I greatly enjoyed FOLLY BEACH. It brought me to a time, a subject, I knew little about. The time of when the famous “Porgy and Bess” was written. The way Frank interweaved the lives of the Heywards with the life of Cate Cooper was done quite skillfully. The fact that Frank is an extremely talented writer is demonstrated clearly in the way FOLLY BEACH is presented.
I empathized greatly with the main character, Cate Cooper, when she learns what her deceased husband did to her. It was easy to relate to her circumstances and the feeling of hopelessness she must have felt at the devastating discovery, that he had left her penniless because of his greed and mismanagement of their money, and everyone else’s. To have to lose everything, then move back home had to be very difficult for her. It was an extremely low point in her life. But I loved how quickly things changed for the better.
The turning point for Cate, when she meets John Risley, is a wonderful part of FOLLY BEACH. John sounds like everything a woman would want in a man. The addition of his nutsy wife was sheer genius, because it added a lot of conflict, perhaps even tension into this story. John could never truly connect with Cate because of his marriage. Although it seemed inevitable that things would work out in the end, it still was a bit of a wrench between Cate and John in the beginning. Especially since John seemed so right for Cate. I loved how they connected, of what they shared through humor, encouragement, and even history.
The variety of minor characters, namely Cate’s children, also added some conflict and a bit of tension in FOLLY BEACH. Along with their many problems, then we have Aunt Daisy and her health problems. She is a very likeable person, spunky, one that many readers can probably relate to, since they may have Aunt Daisies of their own they care about.

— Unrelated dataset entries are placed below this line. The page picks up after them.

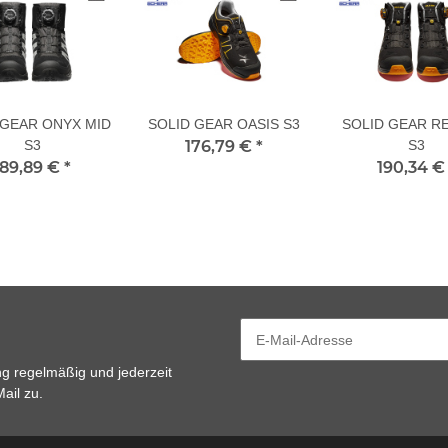
 GEAR ONYX MID
SOLID GEAR OASIS S3
SOLID GEAR R
S3
176,79 €
*
S3
189,89 €
*
190,34 
ng
regelmäßig und jederzeit
ail zu.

I did find it a bit strange about the addition of the autographed piano that was identical to the one in the museum. I actually thought Cate might try to sell hers or donate it or check to verify that the one in the museum was authentic. Regardless, it was a unique idea for FOLLY BEACH. This scene does seem a bit contrived, yet it takes nothing away from the story.
Frank does a wonderful job of tying up everything at the end of FOLLY BEACH. It is a happy, pleasant ever after for many of the characters.
Filled with interesting characters and tidbits, humor, great dialogue, lots of family turmoil, a bit of mystery, and feel-good plotting, FOLLY BEACH is a sure charmer for anyone interested in whiling away an afternoon or just lounging on the beach with a good book.
This is an objective review and not an endorsement of this book.